Fumar na gravidez aumenta risco de esquizofrenia nos filhos

Fonte: O Estado de S. Paulo – 25/05/2016

Por Joel Rennó*

A exposição pré-natal à nicotina pode estar associada com um risco aumentado de esquizofrenia, de acordo com um estudo publicado na prestigiada Revista American Journal of Psychiatry.

A constatação, com base em um estudo de caso-controle de base populacional grande de todos os nascidos vivos na Finlândia durante um período de 15 anos, sugere que os esforços para reduzir o tabagismo durante a gravidez podem ajudar a diminuir a incidência de esquizofrenia. Atualmente, em países europeus e EUA até 25% das mulheres fumam na gravidez.

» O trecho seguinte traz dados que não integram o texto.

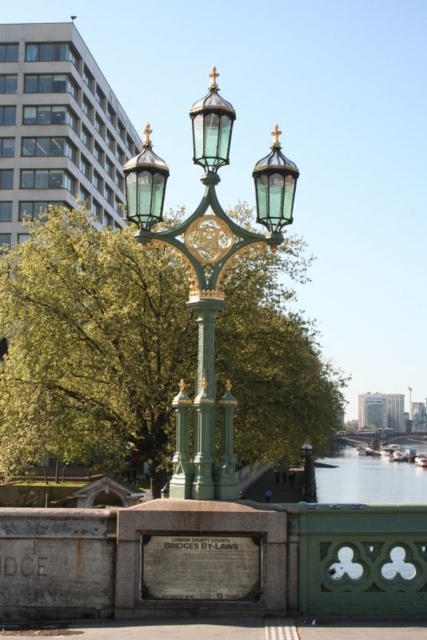 Between green leafy tree at center and green glass street light at center, which one has less height?

With less height is green glass street light at center.

Between point (251, 321) and point (306, 486), which one is positioned behind?

The point (306, 486) is more distant.

Image resolution: width=427 pixels, height=640 pixels. What are the coordinates of `green leafy tree at center` in the screenshot? It's located at (90, 348).

This screenshot has width=427, height=640. Describe the element at coordinates (90, 348) in the screenshot. I see `green leafy tree at center` at that location.

Which is in front, point (277, 352) or point (342, 458)?

Point (277, 352) is in front.

I want to click on green leafy tree at center, so click(x=90, y=348).

Can you confirm if clear water at lower right is smaller than green glass street light at center?

Actually, clear water at lower right might be larger than green glass street light at center.

Which is above, clear water at lower right or green glass street light at center?

Positioned higher is green glass street light at center.

Where is `clear water at lower right`? clear water at lower right is located at coordinates (368, 480).

Locate an element on the screen. The image size is (427, 640). clear water at lower right is located at coordinates (368, 480). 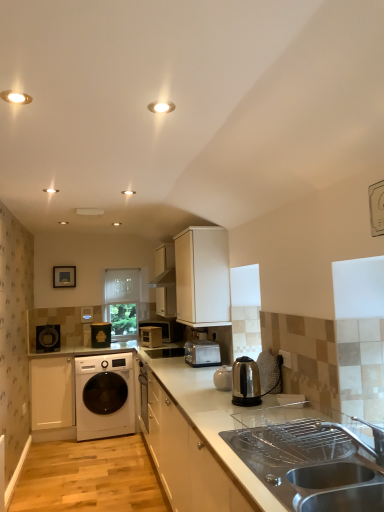 This screenshot has width=384, height=512. In order to click on vacant point to the left of stainless steel kettle at center, positioned as the 1th home appliance in front-to-back order in this screenshot , I will do [x=211, y=406]. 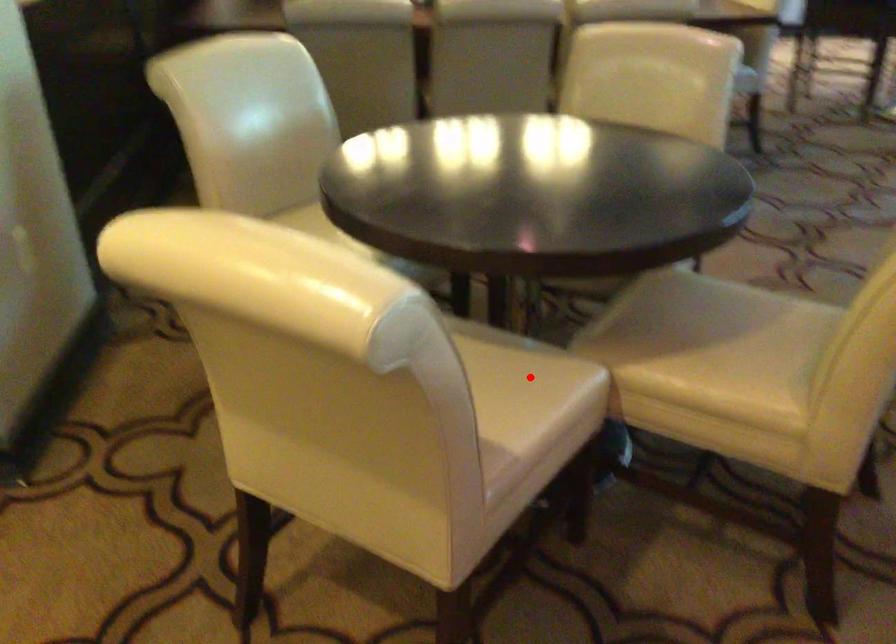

Uma equipe de pesquisadores de várias instituições na Finlândia e em Nova York analisou prospectivamente ??os níveis de cotinina no soro obtidos durante as gestações de mulheres na Finlândia de 1983 a 1998. Os casos de esquizofrenia na prole (N = 977) foram identificados a partir de um registro nacional e combinados 1 : 1 para controle dos sujeitos em variáveis como data de nascimento, sexo e residência.

Os pesquisadores descobriram que um nível de cotinina materna mais elevado foi associado à maior chance de esquizofrenia nos filhos; exposição pesada à nicotina materna (definida como o nível de cotinina superior a 50 ng / ml) estava associada com um aumento de 38% de probabilidade de esquizofrenia. A associação persistiu após o ajuste para a idade materna, transtornos psiquiátricos dos pais ou mãe e status socioeconômico sendo que  os autores do estudo observaram que não havia nenhuma evidência clara de mediação dessa relação pelo baixo peso para a idade gestacional.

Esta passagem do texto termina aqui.